NS: With Troy this time…
Aaron: Yeah! And now, luckily, Troy Boy has come back into the fold and along for the ride this time. The first time I ever played where you call home, Troy and I played the Accelerator Festival in the summer of 2002 in Sweden… And we just DESTROYED the stage. Literally. This was back when we both thought it would be “funny”, or “cute” to smash all the rented gear we were playing to bits every night. I remember before that show, we had played the Roskilde Festival in Denmark, and just broke EVERYTHING we possibly could on the stage. Microphones, monitors, anything that wasn’t ours. DUMB. But that night in Stockholm was funny. Karen from the Yeah Yeahs Yeahs was in front of the stage screaming, and pouring beer over her head and all over my pedals… And it’s funny, this was before I knew her, and became friends. Cos at the time, I didn’t know she was even in a band or anything. I was just like: “Who is this Swedish BITCH fucking up my equipment!” Haha… So then I started just squirting water bottles, and throwing cups of beer back at the audience, out of frustration… And I remember one of the cups just like… Exploding like a water balloon or something on this other girl’s shirt. Then somebody told me after the show, it was one of the girls from that band Sahara Hotnights. I don’t think I ever met them, or even got the chance to apologize for that. Ahhhh… Good times.

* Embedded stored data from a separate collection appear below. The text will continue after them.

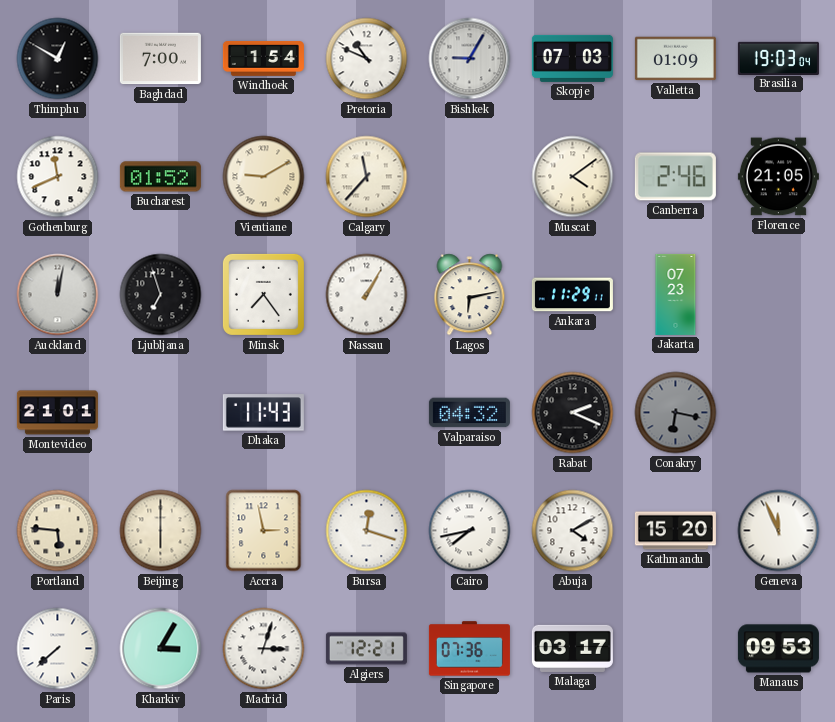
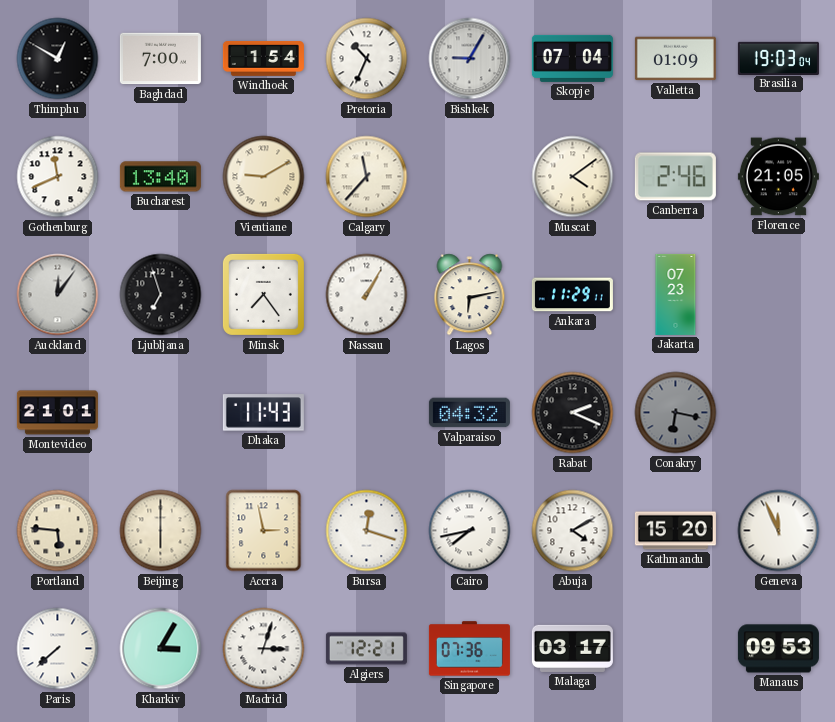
Pretoria: 10:49 -> 10:34
Skopje: 07:03 -> 07:04
Bucharest: 01:52 -> 13:40
Auckland: 12:02 -> 12:06
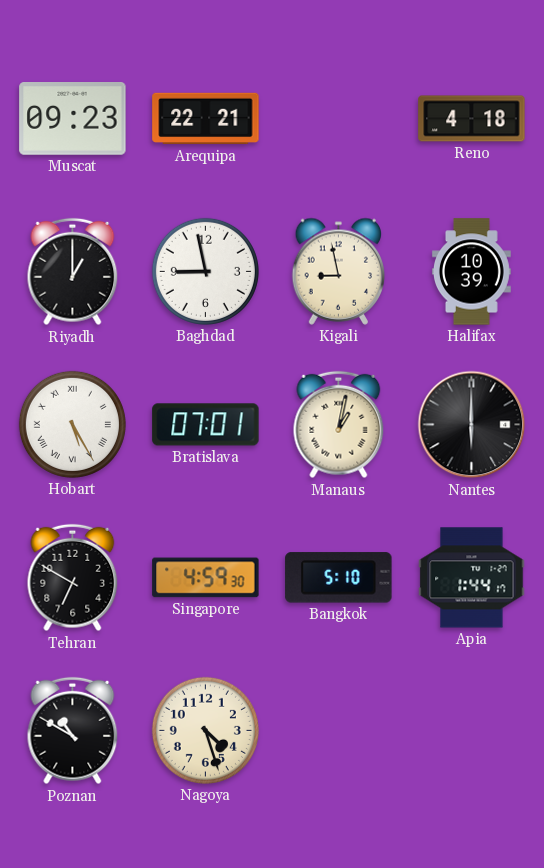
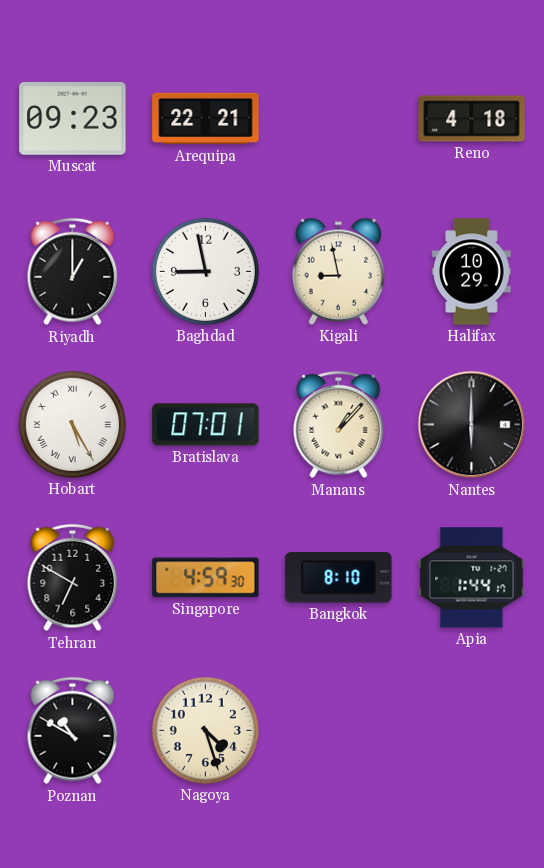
Halifax: 10:39 -> 10:29
Manaus: 1:02 -> 1:07
Bangkok: 5:10 -> 8:10
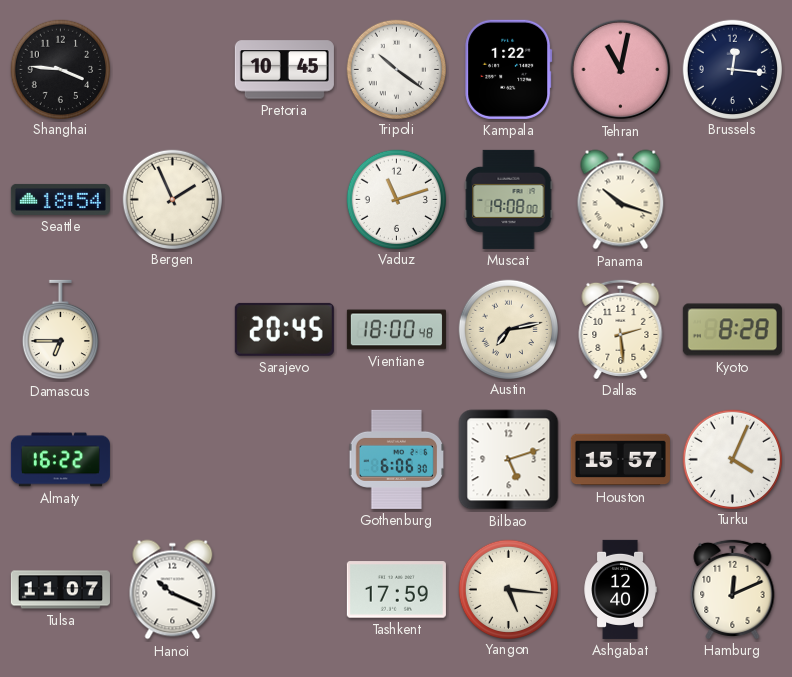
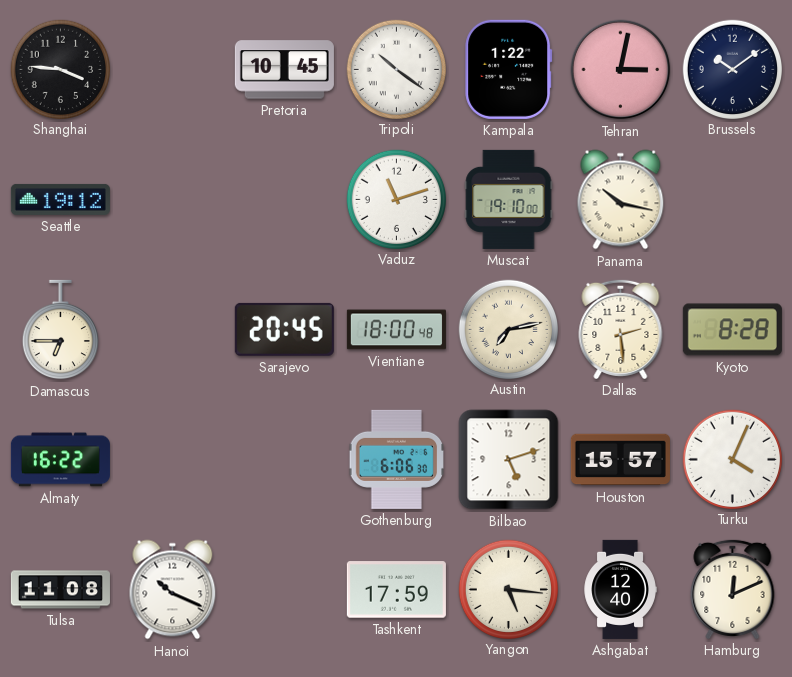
Tehran: 11:02 -> 3:02
Brussels: 12:16 -> 10:09
Seattle: 18:54 -> 19:12
Bergen: 1:56 -> none
Muscat: 19:08 -> 19:10
Panama: 10:18 -> 10:17
Tulsa: 11:07 -> 11:08
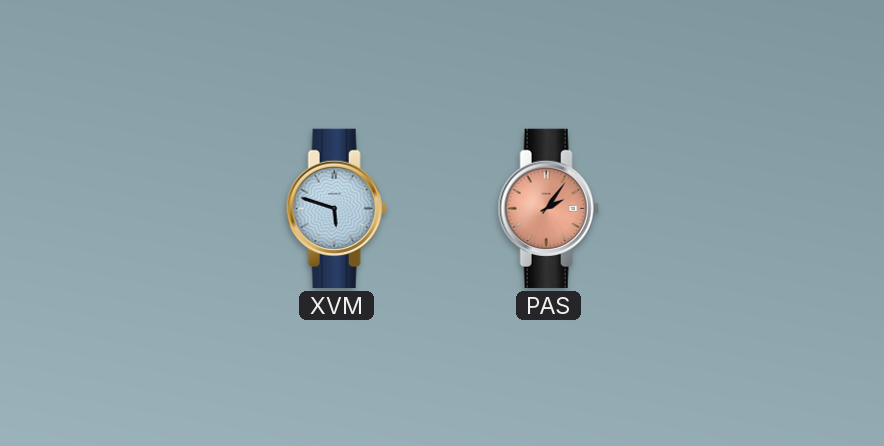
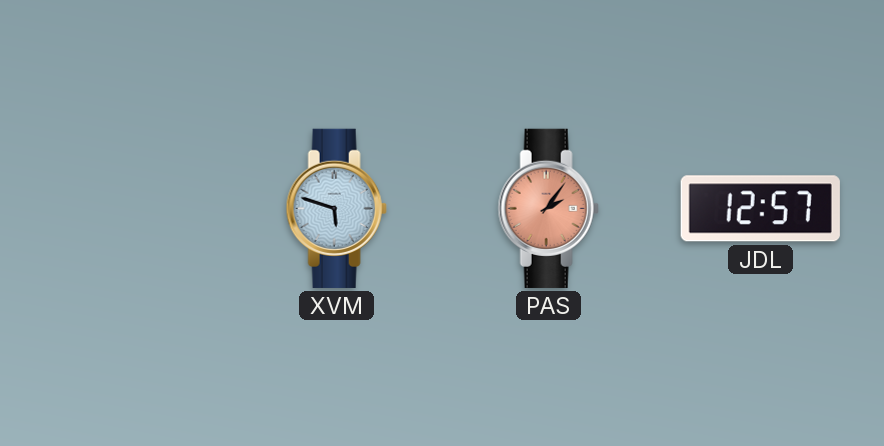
JDL: none -> 12:57
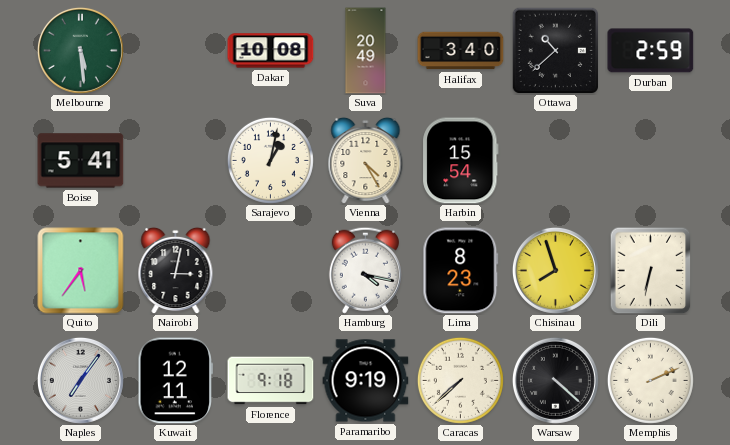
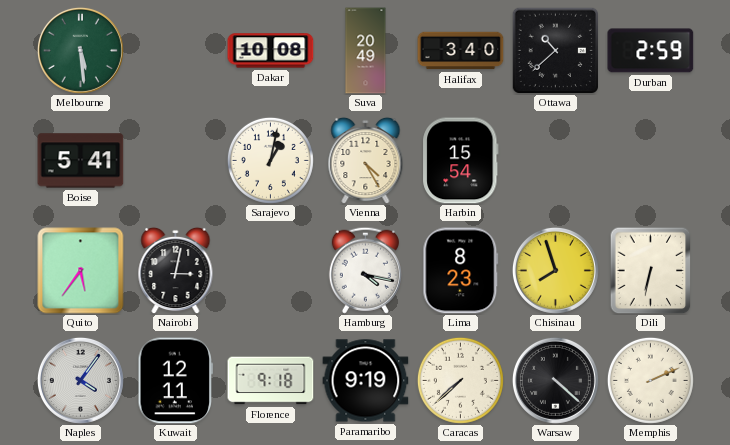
Naples: 7:06 -> 4:06
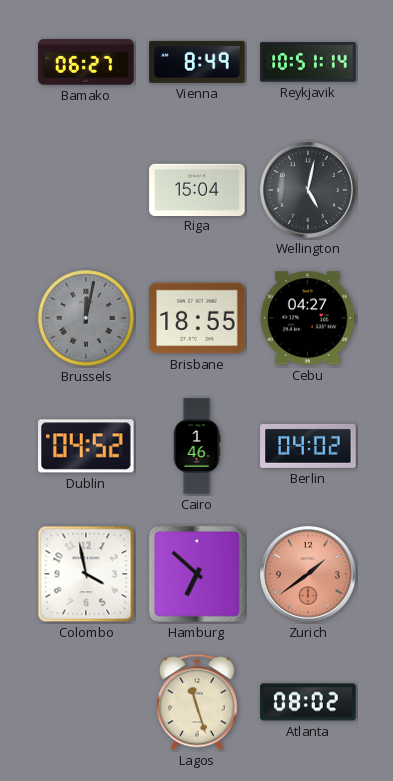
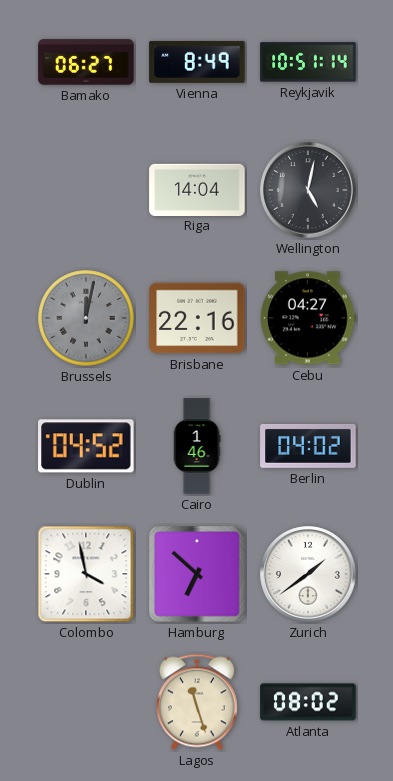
Riga: 15:04 -> 14:04
Brisbane: 18:55 -> 22:16
Zurich dial: salmon -> white
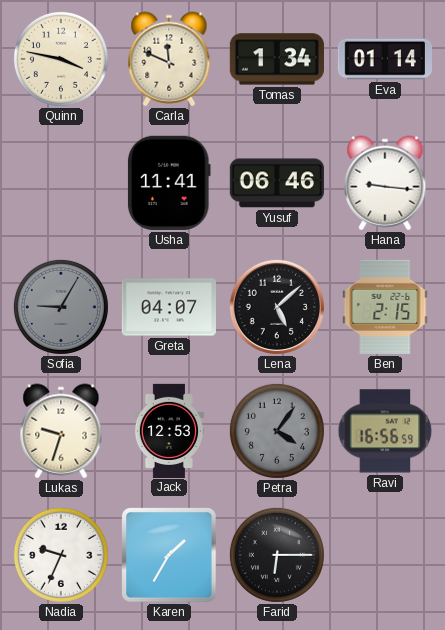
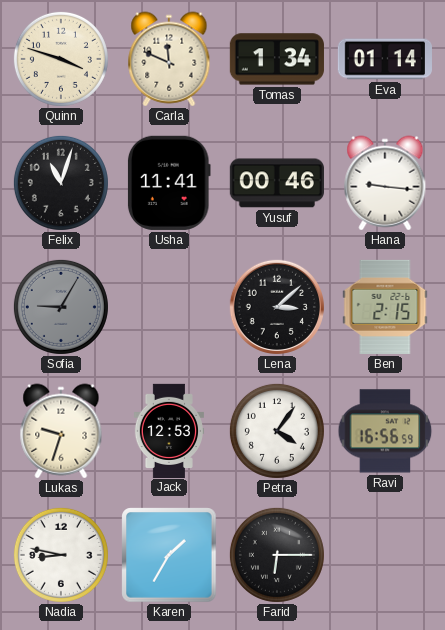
Quinn: 3:47 -> 3:48
Felix: none -> 11:03
Yusuf: 06:46 -> 00:46
Greta: 04:07 -> none
Lena: 5:08 -> 3:08
Petra dial: grey -> white
Nadia: 9:34 -> 8:47
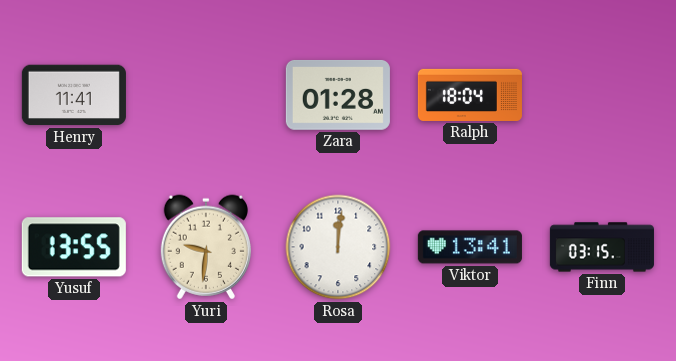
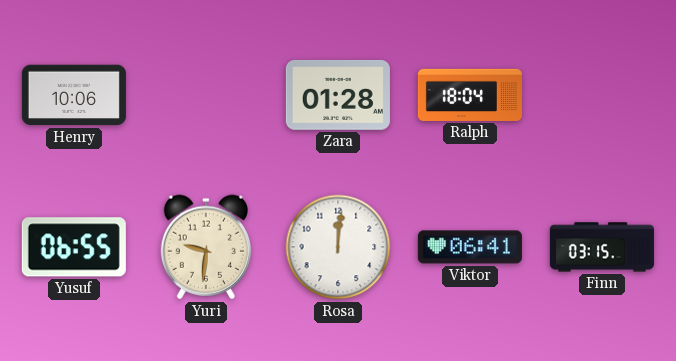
Henry: 11:41 -> 10:06
Yusuf: 13:55 -> 06:55
Viktor: 13:41 -> 06:41
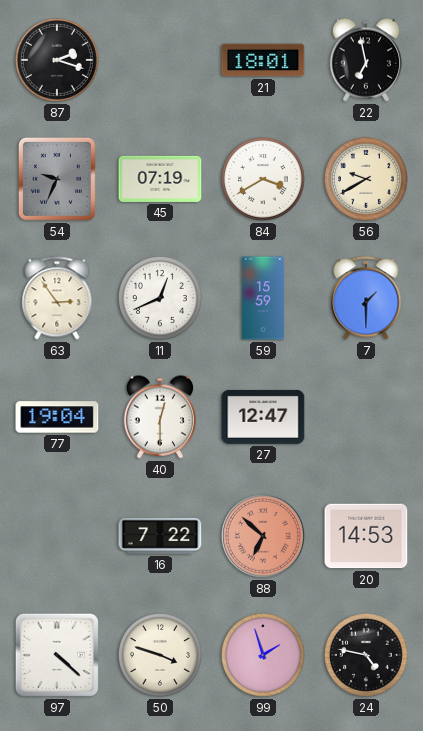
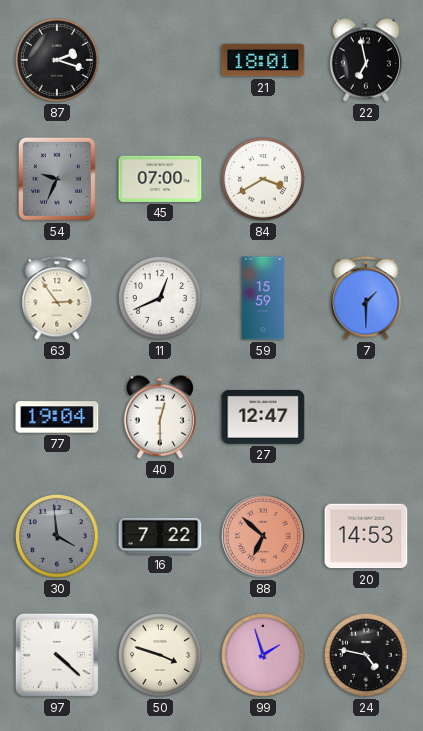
45: 07:19 -> 07:00
56: 9:40 -> none
30: none -> 3:59
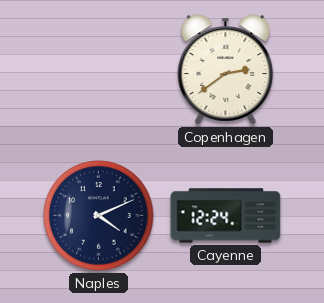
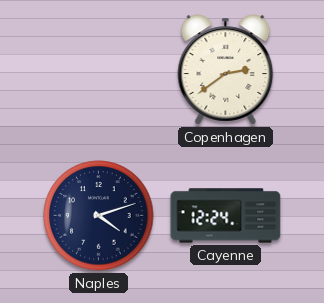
Naples: 4:11 -> 4:12
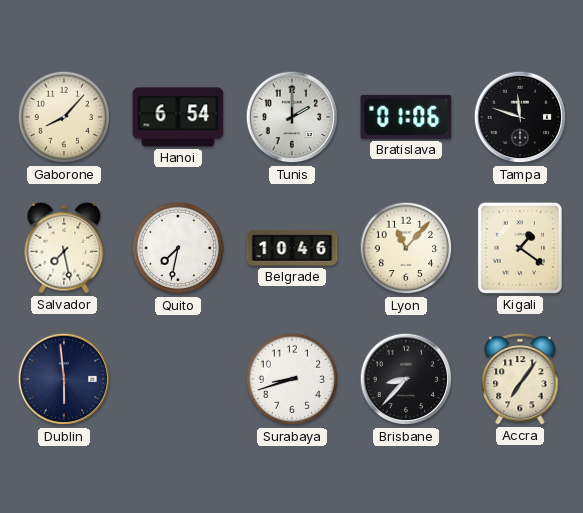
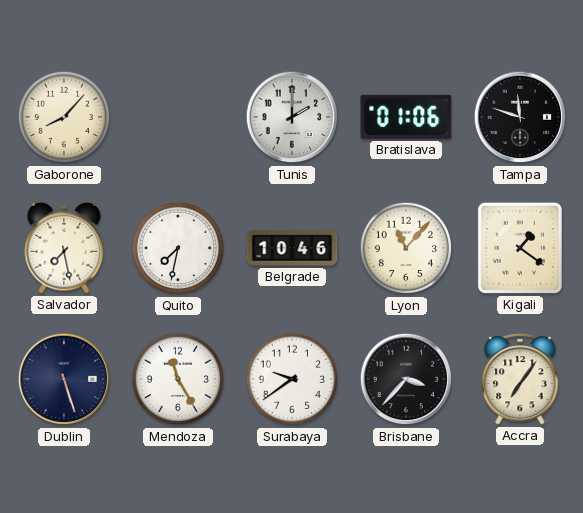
Hanoi: 6:54 -> none
Dublin: 5:59 -> 5:27
Mendoza: none -> 11:25
Surabaya: 8:42 -> 9:39
Brisbane: 8:37 -> 3:37
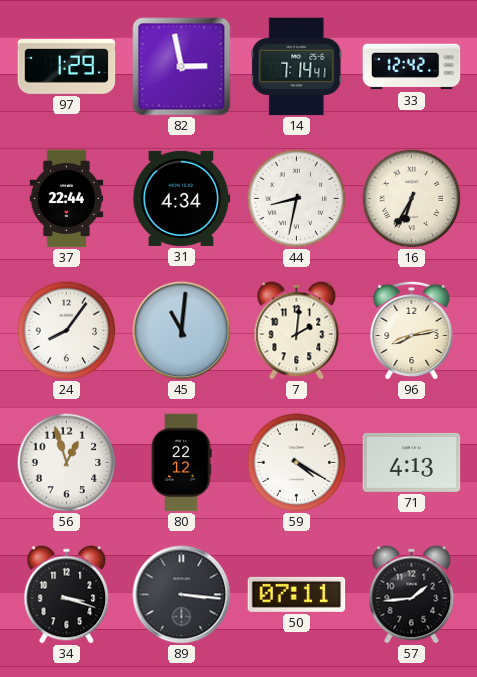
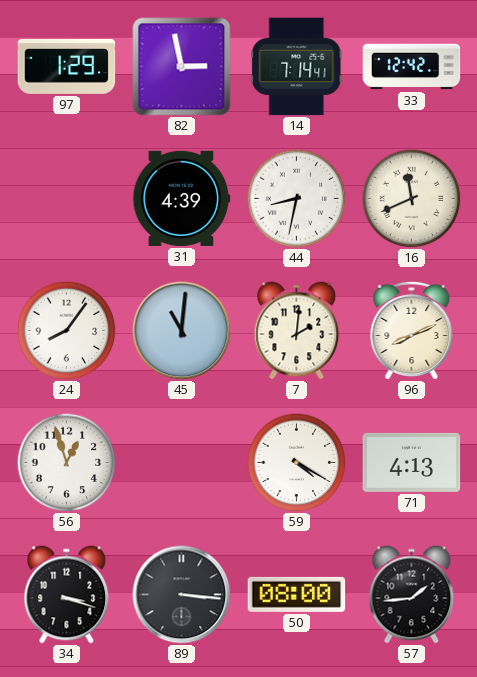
37: 22:44 -> none
31: 4:34 -> 4:39
16: 6:35 -> 11:41
96: 8:13 -> 8:11
80: 22:12 -> none
50: 07:11 -> 08:00
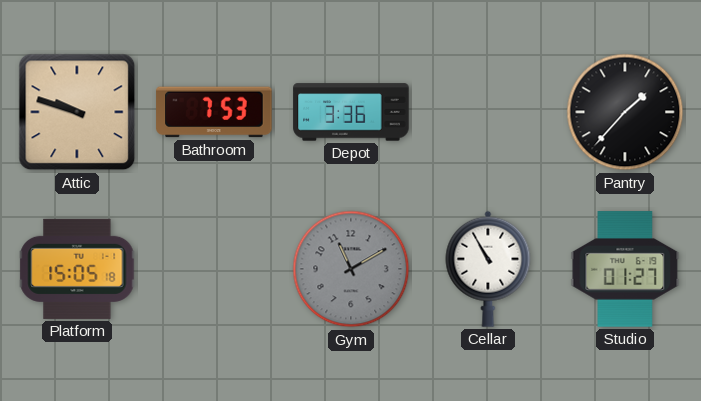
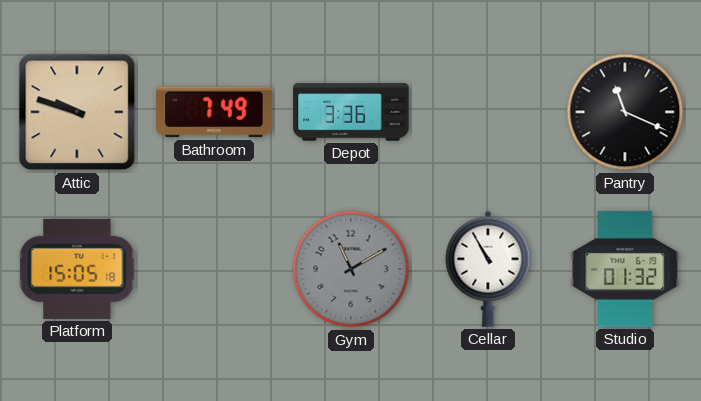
Bathroom: 7:53 -> 7:49
Pantry: 1:37 -> 11:19
Studio: 01:27 -> 01:32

NS: So there was like a history of destroying stages…
Aaron: We just thought it was funny. We were just young and stupid. We did an Australia / Japan tour right after that, and at the end of EVERY show we destroyed everything on stage. Like, splitting kick drums in half with guitars, crushing guitar heads until the glass from the tubes inside just poured out of the back. I can’t remember where exactly, But some place in Australia, the club was on the second story of the building, and Troy managed to throw his kick drum through a glass window, and onto the street below. And there are only a handful of promotors in Australia, and the same guy who promoted those Icarus Line shows was the guy who did the Nine Inch Nails show when I went back down there with them. And I remember just getting off the plane, and him meeting us at the airport terminal, and just giving me the dirtiest look. When I finally attempted to apologize for what I’d done a couple years earlier, he was like: “Don’t worry, water under the bridge now. But just so you know, all that equipment you broke on that tour, cost about 17,000 dollars to replace.” But we had fun. It’s still fun to break stuff. Not as much fun, though.